- TO DO -
Below are the records. State how many of their lines contain "Snake", with nothing else.

- DATASET ENTRIES -
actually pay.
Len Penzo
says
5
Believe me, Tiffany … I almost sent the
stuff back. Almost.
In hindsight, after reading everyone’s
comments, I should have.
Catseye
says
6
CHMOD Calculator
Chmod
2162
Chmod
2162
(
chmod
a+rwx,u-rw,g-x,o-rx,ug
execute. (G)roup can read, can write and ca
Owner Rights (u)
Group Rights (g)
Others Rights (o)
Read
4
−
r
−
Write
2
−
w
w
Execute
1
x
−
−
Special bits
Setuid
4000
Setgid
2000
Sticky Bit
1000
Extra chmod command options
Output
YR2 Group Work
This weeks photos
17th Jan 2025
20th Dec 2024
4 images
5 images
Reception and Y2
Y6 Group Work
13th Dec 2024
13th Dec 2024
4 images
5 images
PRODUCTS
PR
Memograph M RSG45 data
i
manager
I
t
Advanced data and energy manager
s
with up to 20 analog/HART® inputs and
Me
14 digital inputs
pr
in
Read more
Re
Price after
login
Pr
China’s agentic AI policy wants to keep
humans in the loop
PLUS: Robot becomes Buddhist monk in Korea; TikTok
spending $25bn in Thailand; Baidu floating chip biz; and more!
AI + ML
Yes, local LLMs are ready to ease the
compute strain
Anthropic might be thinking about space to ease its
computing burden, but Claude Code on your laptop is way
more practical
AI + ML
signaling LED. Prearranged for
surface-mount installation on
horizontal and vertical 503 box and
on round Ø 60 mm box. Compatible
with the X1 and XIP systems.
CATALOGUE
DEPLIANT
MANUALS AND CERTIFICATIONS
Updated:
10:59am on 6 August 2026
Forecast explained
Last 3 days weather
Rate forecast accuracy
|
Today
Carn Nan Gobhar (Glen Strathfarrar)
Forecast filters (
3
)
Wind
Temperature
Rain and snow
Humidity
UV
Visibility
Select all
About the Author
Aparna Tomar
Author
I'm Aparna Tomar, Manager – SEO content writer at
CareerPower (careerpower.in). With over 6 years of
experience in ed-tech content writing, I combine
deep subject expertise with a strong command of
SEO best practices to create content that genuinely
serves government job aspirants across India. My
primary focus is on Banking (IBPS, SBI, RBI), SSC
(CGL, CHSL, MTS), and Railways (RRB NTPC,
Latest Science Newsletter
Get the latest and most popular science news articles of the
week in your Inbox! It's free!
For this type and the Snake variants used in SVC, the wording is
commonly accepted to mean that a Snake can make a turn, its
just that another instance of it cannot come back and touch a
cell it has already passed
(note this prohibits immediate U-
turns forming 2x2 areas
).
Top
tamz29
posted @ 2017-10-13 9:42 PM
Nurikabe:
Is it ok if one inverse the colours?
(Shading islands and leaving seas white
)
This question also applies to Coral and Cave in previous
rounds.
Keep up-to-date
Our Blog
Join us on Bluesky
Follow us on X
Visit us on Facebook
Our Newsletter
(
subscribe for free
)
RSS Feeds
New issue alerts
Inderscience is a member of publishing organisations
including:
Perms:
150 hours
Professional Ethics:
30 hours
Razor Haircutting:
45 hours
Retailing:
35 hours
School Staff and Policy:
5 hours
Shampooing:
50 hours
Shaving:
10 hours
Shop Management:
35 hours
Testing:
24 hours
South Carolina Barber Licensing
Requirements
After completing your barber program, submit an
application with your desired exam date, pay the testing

- SOLUTION -
2